### THE TASK
Which lines below hold the word "Taille"? Report each one.
*** DATA PROVIDED ***
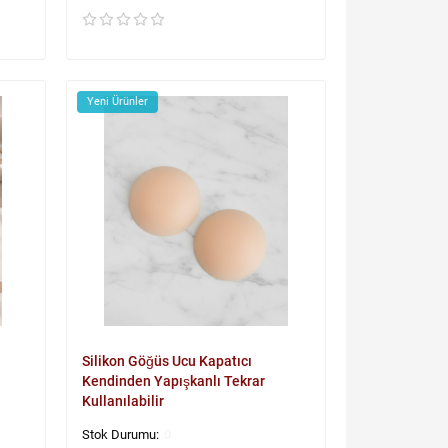
Yeni Ürünler
Silikon Göğüs Ucu Kapatıcı
Kendinden Yapışkanlı Tekrar
Kullanılabilir
0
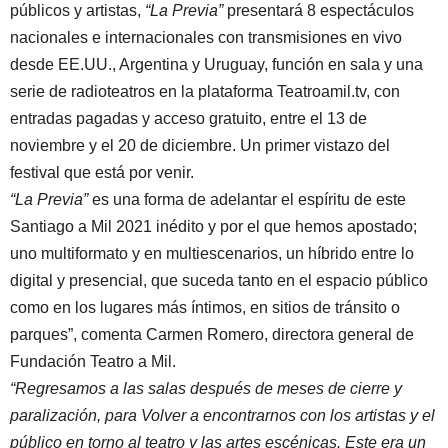
públicos y artistas,
“La Previa”
presentará 8 espectáculos
nacionales e internacionales con transmisiones en vivo
desde EE.UU., Argentina y Uruguay, función en sala y una
serie de radioteatros en la plataforma Teatroamil.tv, con
entradas pagadas y acceso gratuito, entre el 13 de
noviembre y el 20 de diciembre. Un primer vistazo del
festival que está por venir.
“La Previa”
es una forma de adelantar el espíritu de este
Santiago a Mil 2021 inédito y por el que hemos apostado;
uno multiformato y en multiescenarios, un híbrido entre lo
digital y presencial, que suceda tanto en el espacio público
como en los lugares más íntimos, en sitios de tránsito o
parques”, comenta Carmen Romero, directora general de
Fundación Teatro a Mil.
“Regresamos a las salas después de meses de cierre y
paralización, para Volver a encontrarnos con los artistas y el
público en torno al teatro y las artes escénicas. Este era un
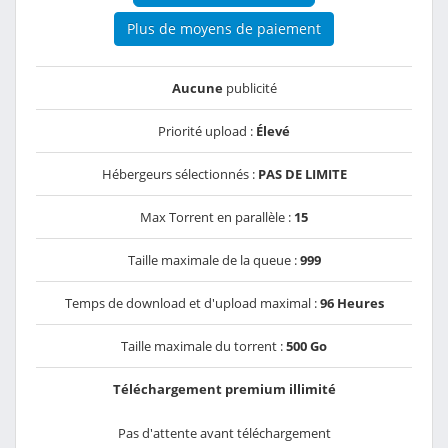
Plus de moyens de paiement
Aucune
publicité
Priorité upload :
Élevé
Hébergeurs sélectionnés :
PAS DE LIMITE
Max Torrent en parallèle :
15
Taille maximale de la queue :
999
Temps de download et d'upload maximal :
96 Heures
Taille maximale du torrent :
500 Go
Téléchargement premium illimité
Pas d'attente avant téléchargement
*** End of DATA PROVIDED ***
### WRITTEN ANSWER
Taille maximale de la queue :
Taille maximale du torrent :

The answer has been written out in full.